After they fixed that, I told them to wire the thermostat correctly so that the wood furnace would come on when it was supposed to and that I was tired of manually hotwiring it. The furnace was on when they left, so I was happy. 24 hours of non-stop heat later, I was less happy. Sweating and swearing in 80 degrees I stomped downstairs after researching my forced air furnace and my ARM-3P heating controller board online. I rewired the 3 thermostats (upstairs wood, downstairs propane, downstairs wood) into the ARM-3P correctly, fixing the moronic hack job the contractor did. There was still a problem with the relay that controlled the water pump on the wood furnace, but a quick wiring change made the pump run all the time.

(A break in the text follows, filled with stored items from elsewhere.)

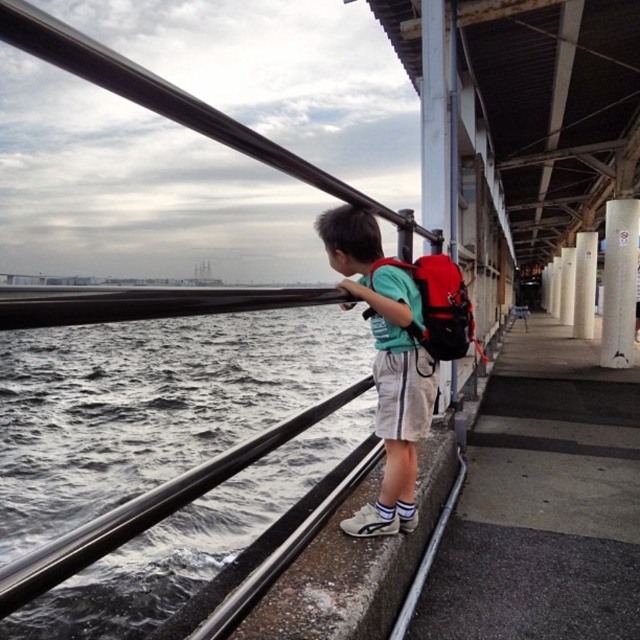 You are standing on the waterfront promenade and want to place a small potted plant between the gray matte water at left and the green fabric backpack at center. Can you determine which object is lower so you know where to place the plant?

The gray matte water at left is located below the green fabric backpack at center, so you should place the plant near the gray matte water at left since it is lower.

You are a photographer trying to capture the entire waterfront scene in one shot. Given that the gray matte water at left and the green fabric backpack at center are both in your frame, which object should you focus on to ensure both are clearly visible?

Since the gray matte water at left is larger in size than the green fabric backpack at center, you should focus on the gray matte water at left to ensure both objects are clearly visible in the frame. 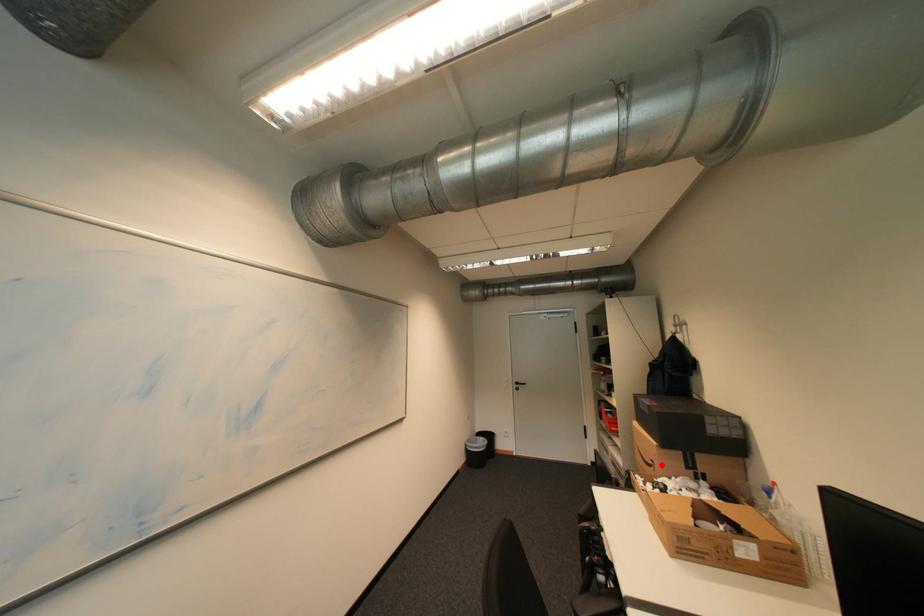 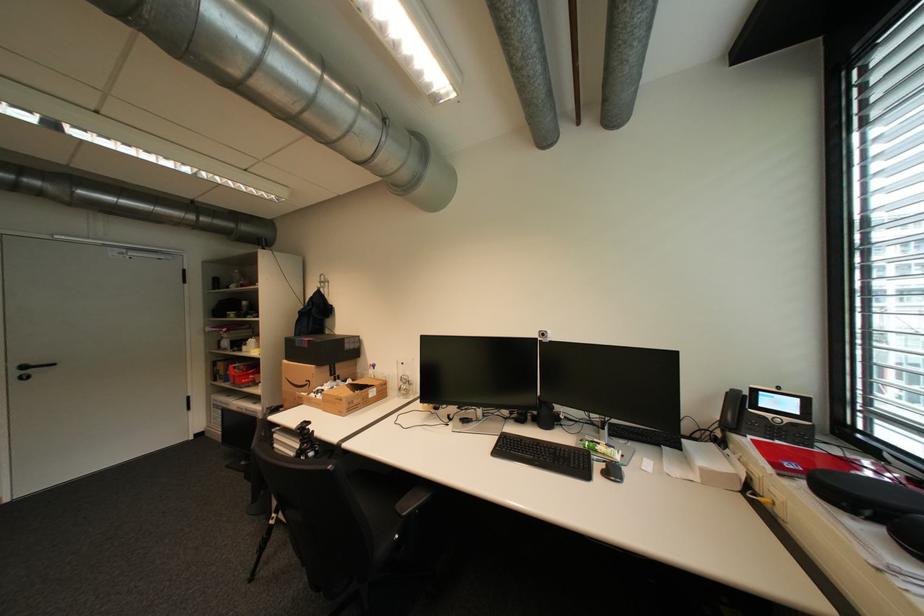 The point at the highlighted location is marked in the first image. Where is the corresponding point in the second image?

(317, 383) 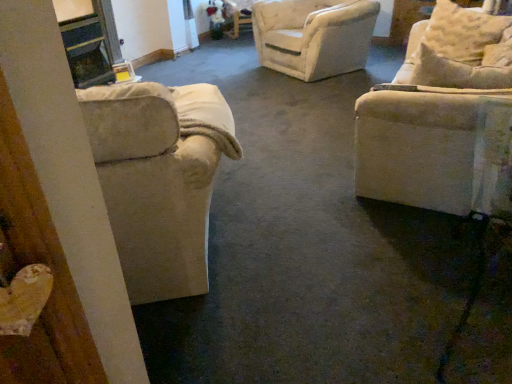 Question: In the image, is beige fabric pillow at upper right on the left side or the right side of beige fabric armchair at left, which is the first chair in left-to-right order?

Choices:
 (A) right
 (B) left

Answer: (A)

Question: From a real-world perspective, is beige fabric pillow at upper right above or below beige fabric armchair at left, which is the first chair in left-to-right order?

Choices:
 (A) above
 (B) below

Answer: (A)

Question: Which object is the closest to the beige fabric armchair at left, marked as the second chair in a right-to-left arrangement?

Choices:
 (A) beige fabric pillow at upper right
 (B) beige fabric couch at right, acting as the first chair starting from the right

Answer: (B)

Question: Based on their relative distances, which object is nearer to the beige fabric armchair at left, which is the first chair in left-to-right order?

Choices:
 (A) beige fabric couch at right, acting as the first chair starting from the right
 (B) beige fabric pillow at upper right

Answer: (A) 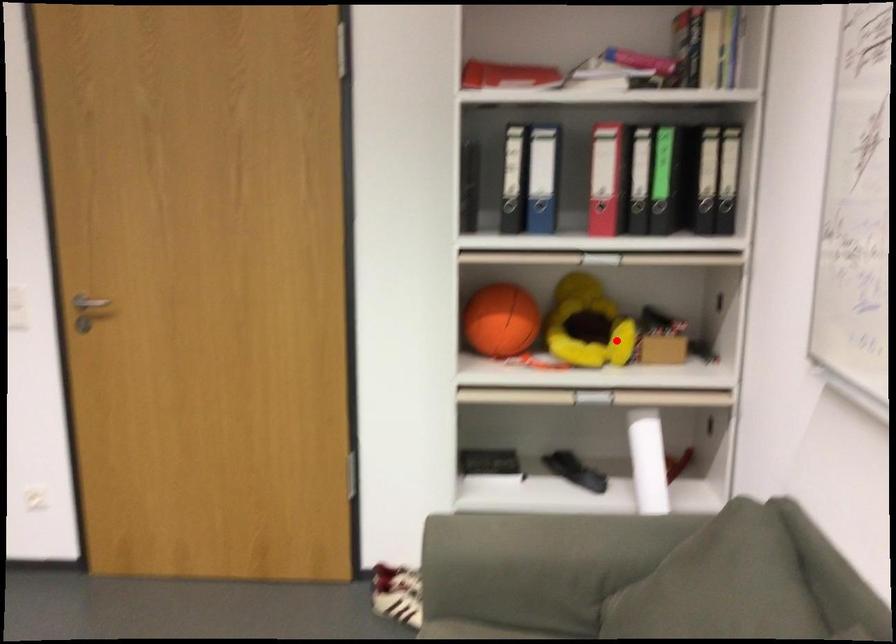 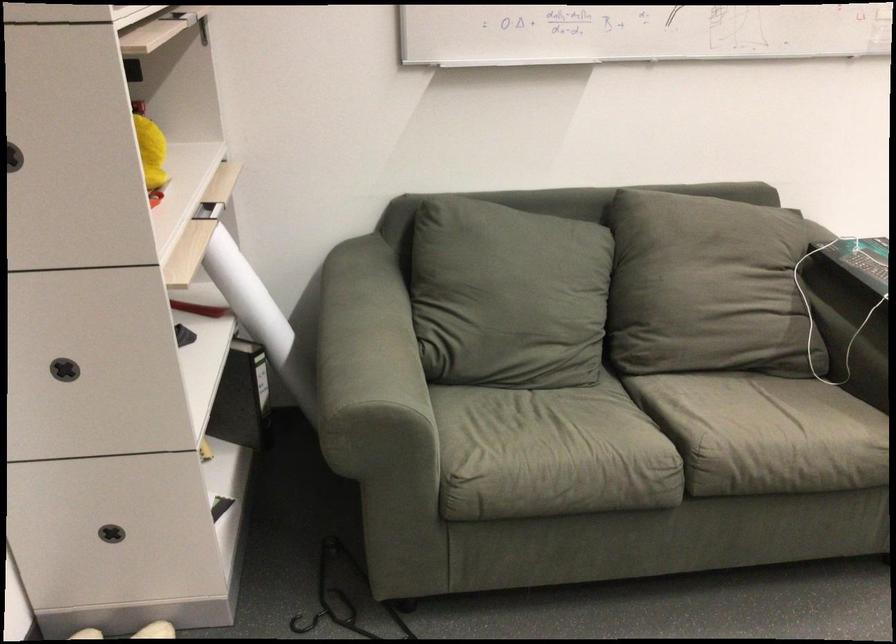 Question: A red point is marked in image1. In image2, is the corresponding 3D point closer to the camera or farther? Reply with the corresponding letter.

Choices:
 (A) The corresponding 3D point is closer.
 (B) The corresponding 3D point is farther.

Answer: (A)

A few days later, I replaced the relay on the wood furnace only to find the problem was elsewhere and I was using a lot of wood with the pump runnin g 24/7. The contractor’s next visit netted me the advice that I needed a transformer on the furnace and such. I won’t go into the details here other than to say I did not need a tranformer. I needed an 8 inch piece of wire from one part of the ARM-3P to another. I diagnosed and performed this task myself since moron HVAC guy didn’t get it. This fixed the relay problem and my wood consumption has dropped by half.

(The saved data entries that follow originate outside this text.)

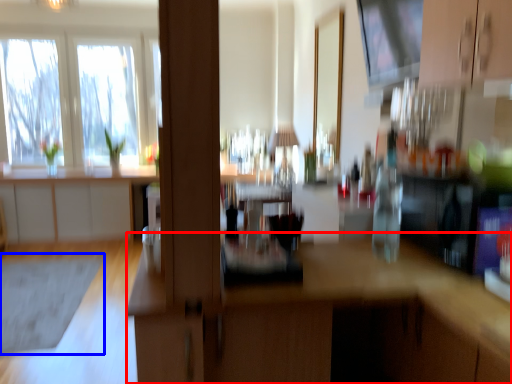 Question: Which object appears farthest to the camera in this image, computer desk (highlighted by a red box) or mat (highlighted by a blue box)?

Choices:
 (A) computer desk
 (B) mat

Answer: (B) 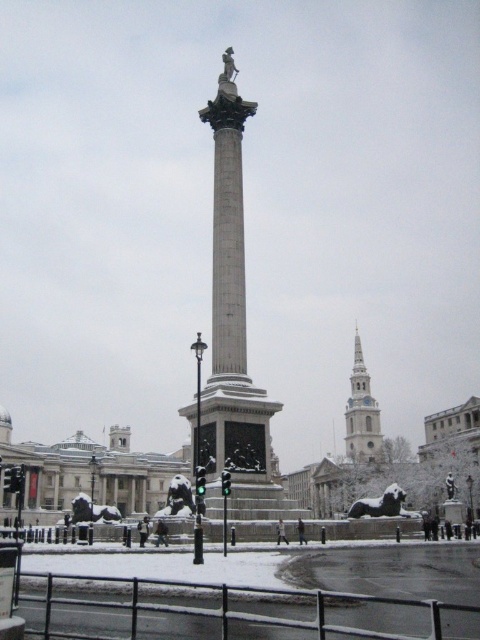 Question: Which object is closer to the camera taking this photo?

Choices:
 (A) white stone spire at upper right
 (B) bronze lion at lower right

Answer: (B)

Question: Among these objects, which one is nearest to the camera?

Choices:
 (A) white stone spire at upper right
 (B) bronze lion at lower right
 (C) smooth stone column at center

Answer: (C)

Question: Is white stone spire at upper right to the left of bronze lion at lower right from the viewer's perspective?

Choices:
 (A) no
 (B) yes

Answer: (A)

Question: Can you confirm if smooth stone column at center is positioned to the left of white stone spire at upper right?

Choices:
 (A) yes
 (B) no

Answer: (A)

Question: Which point is farther to the camera?

Choices:
 (A) (225, 422)
 (B) (357, 403)
 (C) (397, 486)

Answer: (B)

Question: Does smooth stone column at center lie in front of white stone spire at upper right?

Choices:
 (A) yes
 (B) no

Answer: (A) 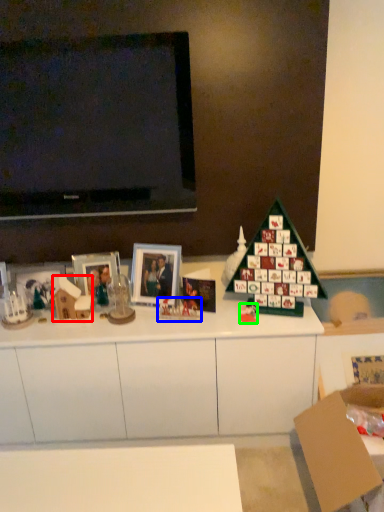 Question: Which object is positioned closest to toy (highlighted by a red box)? Select from toy (highlighted by a blue box) and toy (highlighted by a green box).

Choices:
 (A) toy
 (B) toy

Answer: (A) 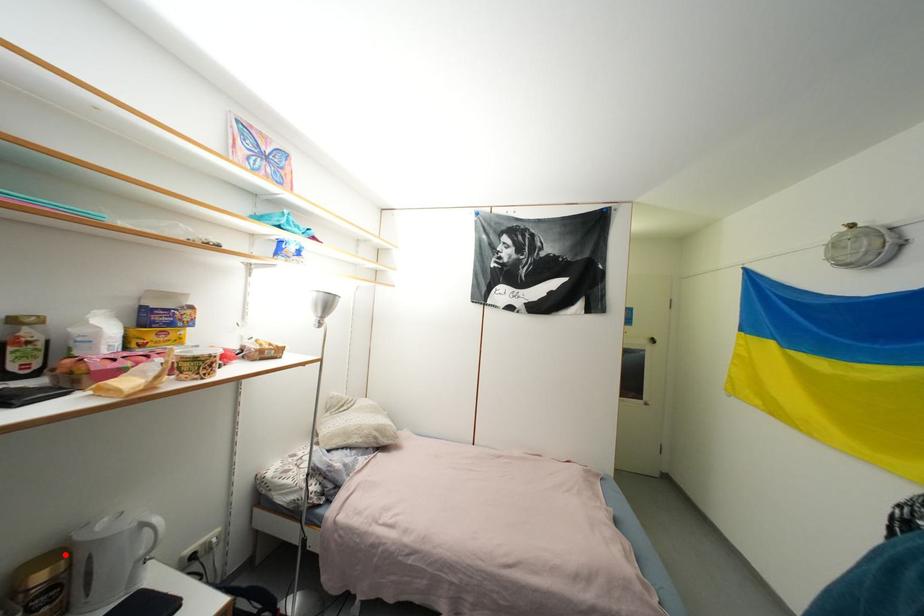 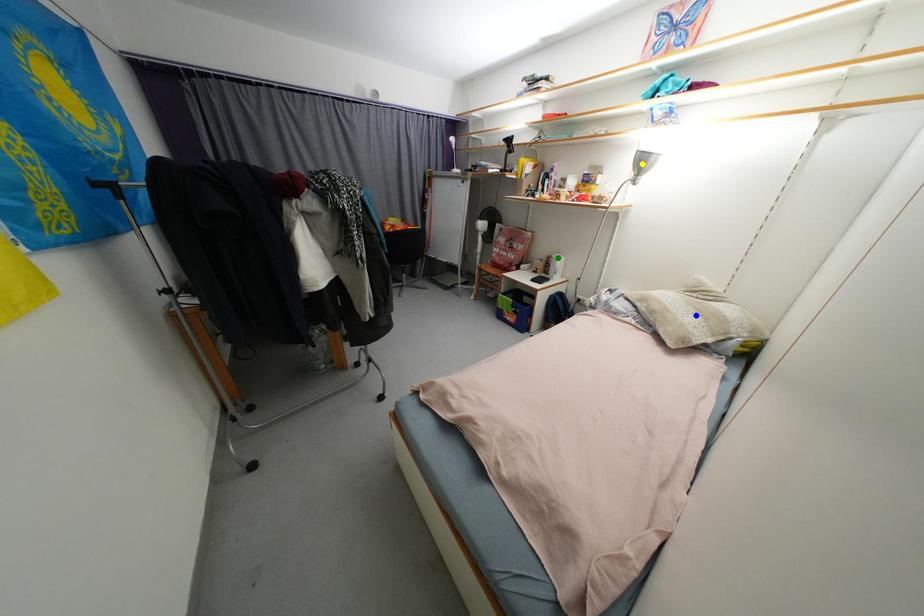 Question: I am providing you with two images of the same scene from different viewpoints. A red point is marked on the first image. You are given multiple points on the second image. Which spot in image 2 lines up with the point in image 1?

Choices:
 (A) blue point
 (B) yellow point
 (C) green point

Answer: (C)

Moral of the story? There are several. One, do your own work when you can. Sometimes, the other guy is an idiot. Two, if I hadn’t taken “Electricity I” my frosh year in high school, I never would have learned half of what I know about wiring. This despite several of the finest Radio Shack Electronics kits that money could buy. Electronics can get complicated, but wiring a house rarely does. After 23 years, I still remembered enough to wire circles around a professional heating/AC guy. I think I got a ‘B’ at the time. Three, I was lucky. What if I’d started studying electricity the night it happened? I’d still be puzzling out the problem. There is no substitute for advance planning – even if I didn’t mean to at the time. I think I signed up for the class by mistake.